*REQUIRED WORK*. Each line of the records that holds "module" should be shown in full.

*DATA TO USE*.
== == ==
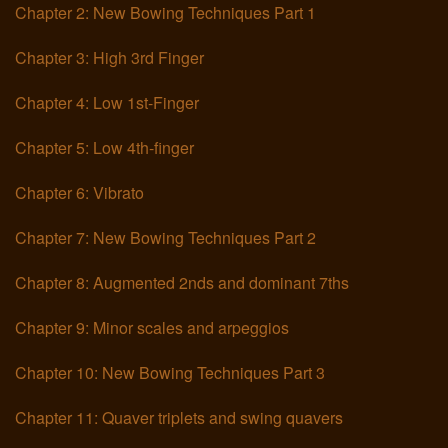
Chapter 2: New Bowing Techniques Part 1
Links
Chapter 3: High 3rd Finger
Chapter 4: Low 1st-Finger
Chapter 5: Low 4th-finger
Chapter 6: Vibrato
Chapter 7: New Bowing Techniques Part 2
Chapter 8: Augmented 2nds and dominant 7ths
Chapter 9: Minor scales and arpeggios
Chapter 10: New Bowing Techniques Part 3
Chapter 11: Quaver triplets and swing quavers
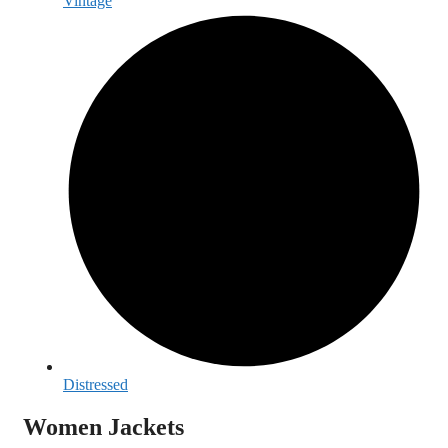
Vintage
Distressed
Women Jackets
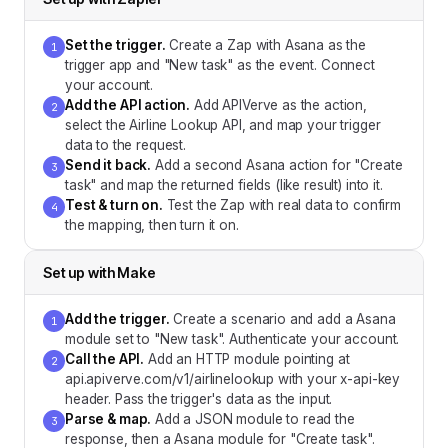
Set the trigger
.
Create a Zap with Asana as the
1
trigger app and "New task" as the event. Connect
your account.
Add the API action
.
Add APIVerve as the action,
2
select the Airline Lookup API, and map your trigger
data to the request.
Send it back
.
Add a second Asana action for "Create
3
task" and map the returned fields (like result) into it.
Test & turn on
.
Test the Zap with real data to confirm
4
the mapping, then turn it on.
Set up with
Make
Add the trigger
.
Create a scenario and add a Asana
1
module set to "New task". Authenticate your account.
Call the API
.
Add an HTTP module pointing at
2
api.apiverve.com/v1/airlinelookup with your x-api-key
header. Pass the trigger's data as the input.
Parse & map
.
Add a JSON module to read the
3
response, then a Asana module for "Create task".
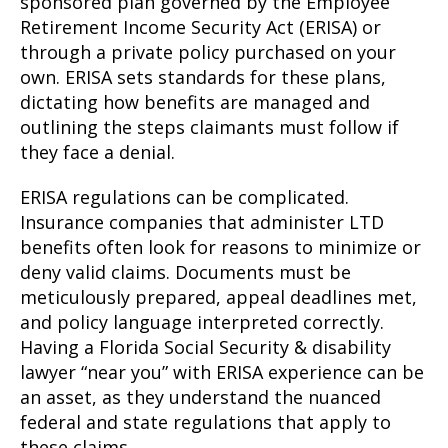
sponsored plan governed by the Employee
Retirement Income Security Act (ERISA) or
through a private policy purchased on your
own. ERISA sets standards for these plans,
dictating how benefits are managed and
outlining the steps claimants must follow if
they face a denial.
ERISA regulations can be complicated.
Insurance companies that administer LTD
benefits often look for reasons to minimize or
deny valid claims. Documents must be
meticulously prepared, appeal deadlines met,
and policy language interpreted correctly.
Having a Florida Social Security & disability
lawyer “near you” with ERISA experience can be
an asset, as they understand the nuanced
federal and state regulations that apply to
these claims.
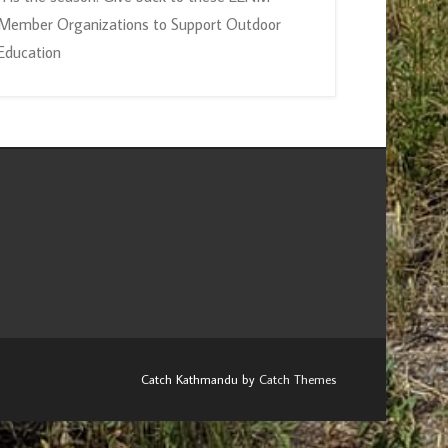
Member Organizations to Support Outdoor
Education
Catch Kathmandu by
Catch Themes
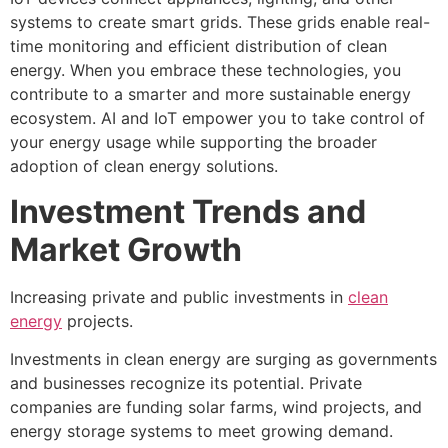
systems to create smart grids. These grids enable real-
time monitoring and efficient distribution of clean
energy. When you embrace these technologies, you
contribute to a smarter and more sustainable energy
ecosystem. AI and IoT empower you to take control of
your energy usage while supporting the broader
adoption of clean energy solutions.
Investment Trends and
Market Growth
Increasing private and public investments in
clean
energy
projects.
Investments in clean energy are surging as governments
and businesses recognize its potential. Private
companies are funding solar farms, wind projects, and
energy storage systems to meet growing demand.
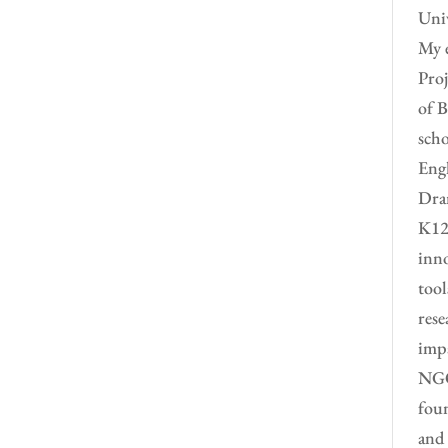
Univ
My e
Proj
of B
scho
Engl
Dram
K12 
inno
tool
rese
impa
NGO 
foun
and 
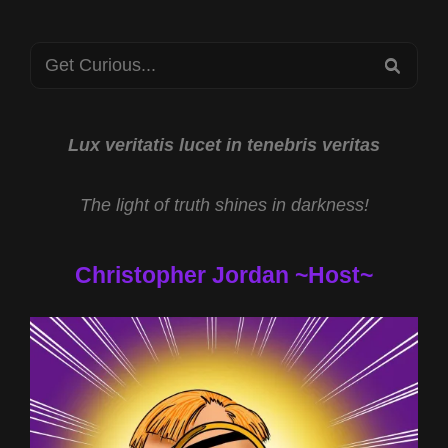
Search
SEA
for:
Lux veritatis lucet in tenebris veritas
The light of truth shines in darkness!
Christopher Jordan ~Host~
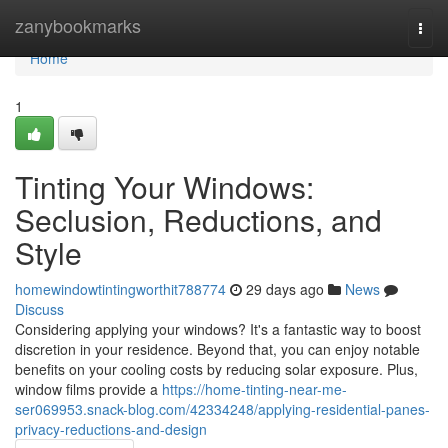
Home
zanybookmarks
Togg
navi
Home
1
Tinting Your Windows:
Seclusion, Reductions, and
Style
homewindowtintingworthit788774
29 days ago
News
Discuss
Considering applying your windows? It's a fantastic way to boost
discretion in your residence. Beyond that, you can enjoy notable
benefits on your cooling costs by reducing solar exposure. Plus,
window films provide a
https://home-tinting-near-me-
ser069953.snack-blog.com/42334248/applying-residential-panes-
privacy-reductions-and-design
== == ==
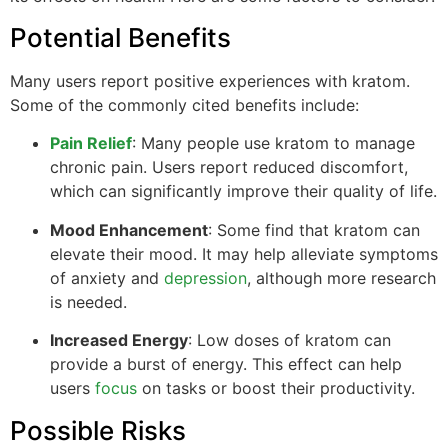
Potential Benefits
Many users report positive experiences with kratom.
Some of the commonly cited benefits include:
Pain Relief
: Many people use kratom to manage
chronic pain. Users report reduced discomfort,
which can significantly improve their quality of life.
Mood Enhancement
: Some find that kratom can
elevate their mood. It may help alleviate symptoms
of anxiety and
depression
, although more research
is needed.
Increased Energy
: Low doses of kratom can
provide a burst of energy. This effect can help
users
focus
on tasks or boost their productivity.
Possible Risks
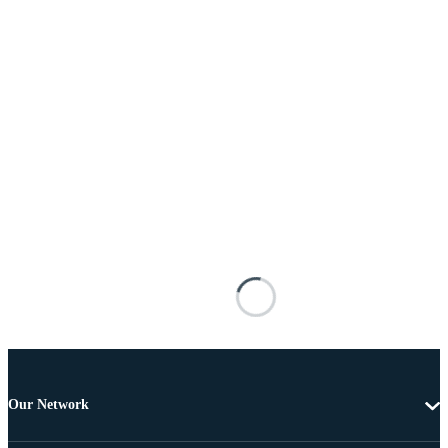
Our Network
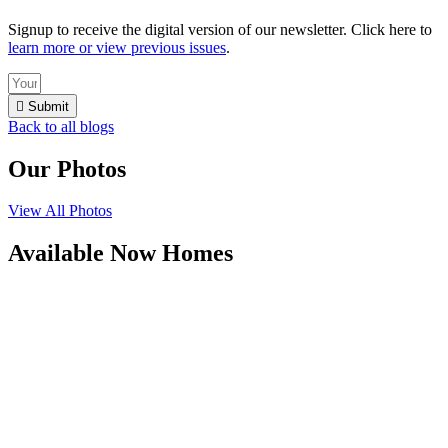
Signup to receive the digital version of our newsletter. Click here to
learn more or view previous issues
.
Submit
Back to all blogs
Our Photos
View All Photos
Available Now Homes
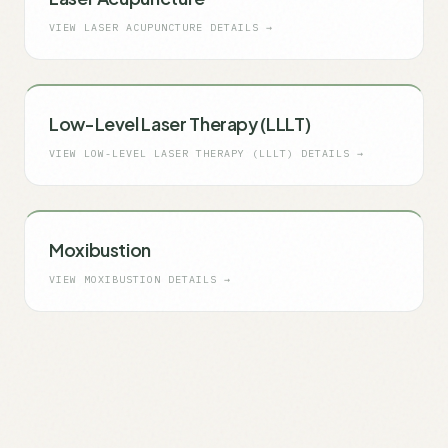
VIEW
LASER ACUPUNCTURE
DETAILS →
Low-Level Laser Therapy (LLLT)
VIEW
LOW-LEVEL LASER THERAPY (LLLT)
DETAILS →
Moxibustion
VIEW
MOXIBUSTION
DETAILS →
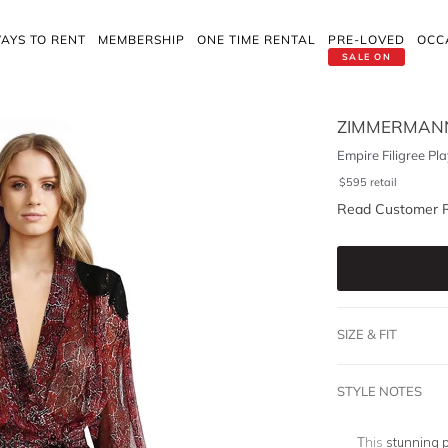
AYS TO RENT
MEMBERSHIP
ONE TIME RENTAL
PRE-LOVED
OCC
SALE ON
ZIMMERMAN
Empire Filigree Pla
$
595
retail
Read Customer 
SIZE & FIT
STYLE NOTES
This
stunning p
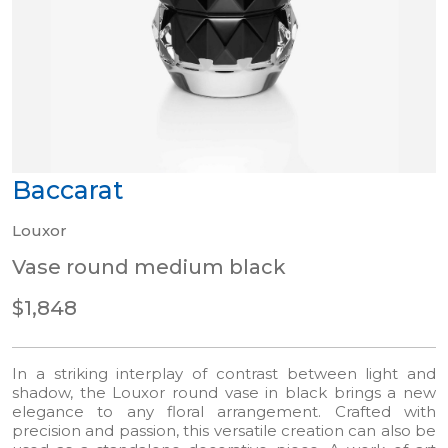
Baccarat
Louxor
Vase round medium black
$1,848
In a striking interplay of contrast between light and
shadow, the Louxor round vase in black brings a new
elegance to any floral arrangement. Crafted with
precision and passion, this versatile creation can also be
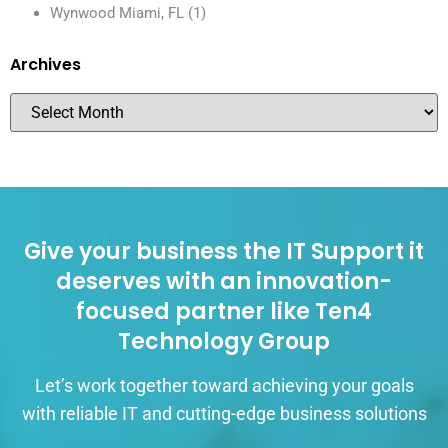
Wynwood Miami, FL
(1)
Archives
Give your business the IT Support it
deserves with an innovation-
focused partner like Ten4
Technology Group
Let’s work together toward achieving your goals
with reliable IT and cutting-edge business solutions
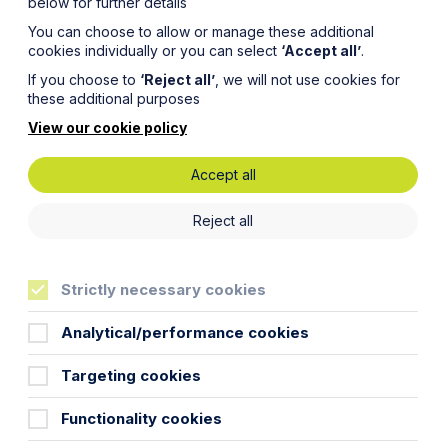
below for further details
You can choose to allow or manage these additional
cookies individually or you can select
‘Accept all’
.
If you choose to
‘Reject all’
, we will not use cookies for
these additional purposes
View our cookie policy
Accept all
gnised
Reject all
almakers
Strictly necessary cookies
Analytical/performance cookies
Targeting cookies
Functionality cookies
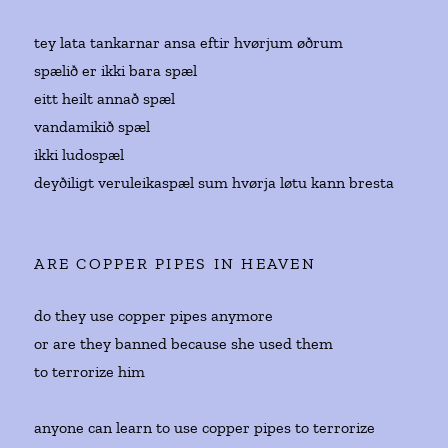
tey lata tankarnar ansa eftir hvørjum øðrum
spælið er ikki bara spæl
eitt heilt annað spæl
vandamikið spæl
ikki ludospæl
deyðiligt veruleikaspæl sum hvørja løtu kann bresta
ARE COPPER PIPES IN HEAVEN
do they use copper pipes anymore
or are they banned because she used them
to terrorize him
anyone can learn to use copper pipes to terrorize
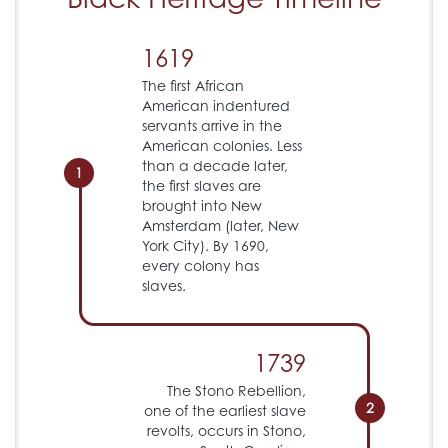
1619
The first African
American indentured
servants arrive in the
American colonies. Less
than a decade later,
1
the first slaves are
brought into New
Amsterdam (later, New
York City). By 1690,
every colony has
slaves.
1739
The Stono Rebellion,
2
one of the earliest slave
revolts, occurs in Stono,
== == ==
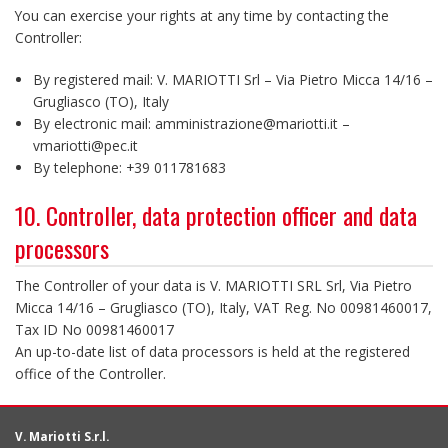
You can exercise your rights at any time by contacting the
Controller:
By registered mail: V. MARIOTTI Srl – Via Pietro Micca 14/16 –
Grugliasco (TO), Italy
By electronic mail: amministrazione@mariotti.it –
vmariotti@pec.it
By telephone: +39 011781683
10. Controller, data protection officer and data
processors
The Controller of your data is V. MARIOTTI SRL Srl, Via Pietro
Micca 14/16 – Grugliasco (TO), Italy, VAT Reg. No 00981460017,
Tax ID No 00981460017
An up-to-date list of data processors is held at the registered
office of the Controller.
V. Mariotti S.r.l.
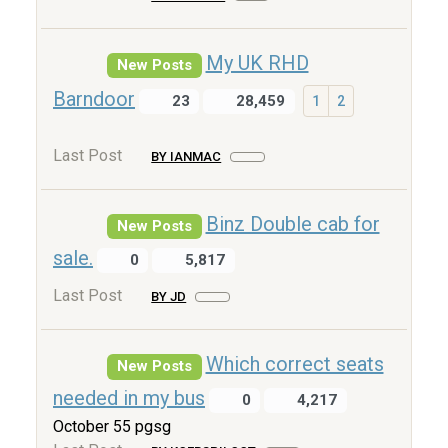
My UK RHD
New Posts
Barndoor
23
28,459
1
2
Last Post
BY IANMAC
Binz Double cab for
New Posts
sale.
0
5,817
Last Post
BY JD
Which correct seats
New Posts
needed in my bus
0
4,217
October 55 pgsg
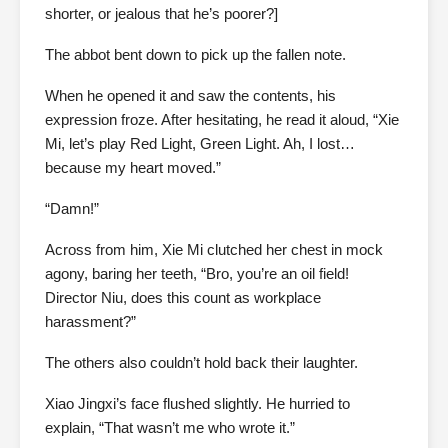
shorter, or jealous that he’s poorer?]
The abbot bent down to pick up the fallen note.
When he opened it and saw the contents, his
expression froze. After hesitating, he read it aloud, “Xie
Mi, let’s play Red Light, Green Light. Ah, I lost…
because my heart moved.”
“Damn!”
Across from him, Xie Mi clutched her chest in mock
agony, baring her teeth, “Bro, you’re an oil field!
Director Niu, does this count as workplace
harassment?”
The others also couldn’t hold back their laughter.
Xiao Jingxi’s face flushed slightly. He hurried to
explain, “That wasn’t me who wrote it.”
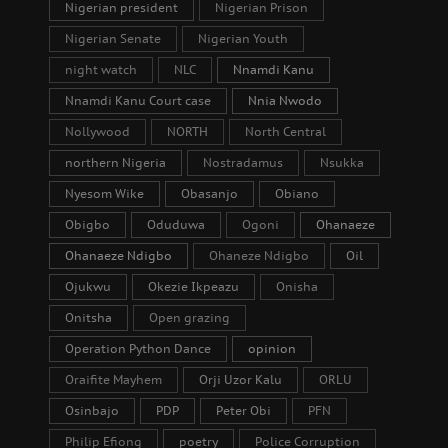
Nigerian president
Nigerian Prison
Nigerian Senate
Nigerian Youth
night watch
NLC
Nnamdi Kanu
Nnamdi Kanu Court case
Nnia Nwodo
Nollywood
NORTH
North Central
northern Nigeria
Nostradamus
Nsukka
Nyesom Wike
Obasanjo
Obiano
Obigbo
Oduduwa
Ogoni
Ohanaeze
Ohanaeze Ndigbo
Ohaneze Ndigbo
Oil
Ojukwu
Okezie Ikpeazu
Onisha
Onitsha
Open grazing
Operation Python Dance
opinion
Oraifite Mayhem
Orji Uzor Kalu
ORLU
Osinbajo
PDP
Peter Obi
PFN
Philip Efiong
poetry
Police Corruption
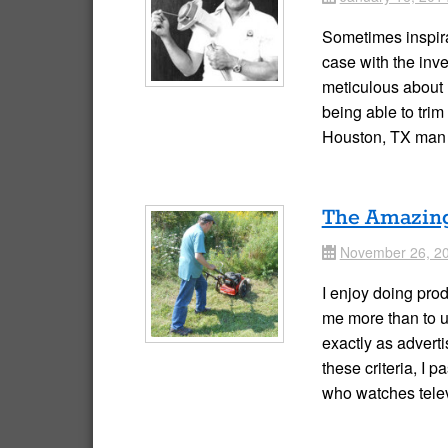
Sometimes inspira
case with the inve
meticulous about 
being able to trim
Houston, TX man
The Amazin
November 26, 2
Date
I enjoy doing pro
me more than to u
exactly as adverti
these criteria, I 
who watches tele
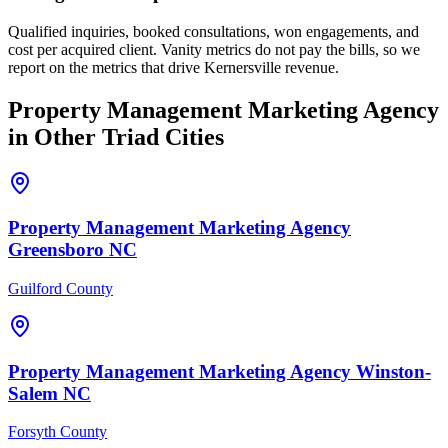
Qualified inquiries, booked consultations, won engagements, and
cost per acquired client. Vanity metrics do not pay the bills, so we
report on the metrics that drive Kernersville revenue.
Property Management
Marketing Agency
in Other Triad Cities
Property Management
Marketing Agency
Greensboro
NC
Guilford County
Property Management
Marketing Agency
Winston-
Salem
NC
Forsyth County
== == ==
*WRITTEN SOLUTION*.
module set to "New task". Authenticate your account.
Add an HTTP module pointing at
Add a JSON module to read the
response, then a Asana module for "Create task".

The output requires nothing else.